Estimating greenhouse gas emissions from soil following liquid manure applications using a unit response curve method

Quantitative information is critical in policy making related to the roles of agriculture in greenhouse gas (GHG) emissions. A Unit Response (UR) curve method was developed in this study for modeling GHG emissions from soil after liquid manure applications. The emission sources (soils and liquid manures) are conceptualized as a set of linear cascaded chambers with equal storage-release coefficients, or two sets of cascaded chambers in parallel, each set having equal storage-release coefficients.
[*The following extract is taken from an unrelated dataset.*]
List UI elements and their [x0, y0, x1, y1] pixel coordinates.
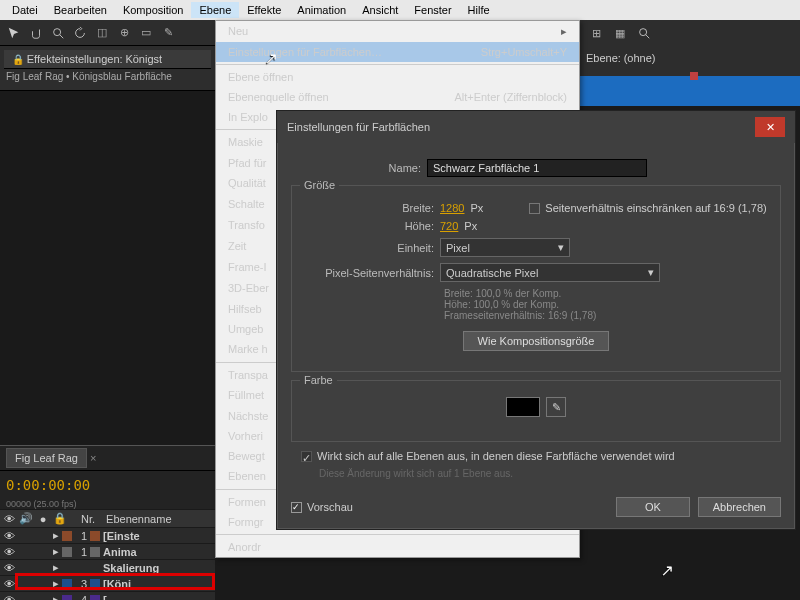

The model is based on a two-parameter gamma distribution. Three parameters in this model denote the number of cascaded chambers, the storage-release coefficient, and the multiplier (referring to the total net emissions) added to the gamma distribution function. These parameters can be expressed as functions of site-specific background fluxes without applications of manure/fertilizer. The method was assessed with emissions data from five fields in Washington State. The results showed that at the WSU and Lynden sites, the average excess CH4 emissions due to manure applications were 0.39 and 0.17 kg CH4–C ha− 1, respectively; the average excess CO2 emissions were 216.50 and 25.20 kg CO2–C ha− 1, respectively; and the average excess N2O were 0.37 and 0.03 kg N2O–N ha− 1, respectively. The UR method may fill the gaps between field measurements, simple emission factor (EF) method, and complex process-oriented models. This method has the potential to be used for estimating additional GHG emissions due to manure/fertilizer applications.

► A Unit Response (UR) curve method was developed based on gamma distribution.
► UR can be used to model soil GHG emissions after manure/fertilizer applications.
► UR parameters can be expressed as functions of site-specific background fluxes.
► UR may fill the gaps between field measurements, simple EF and complex models.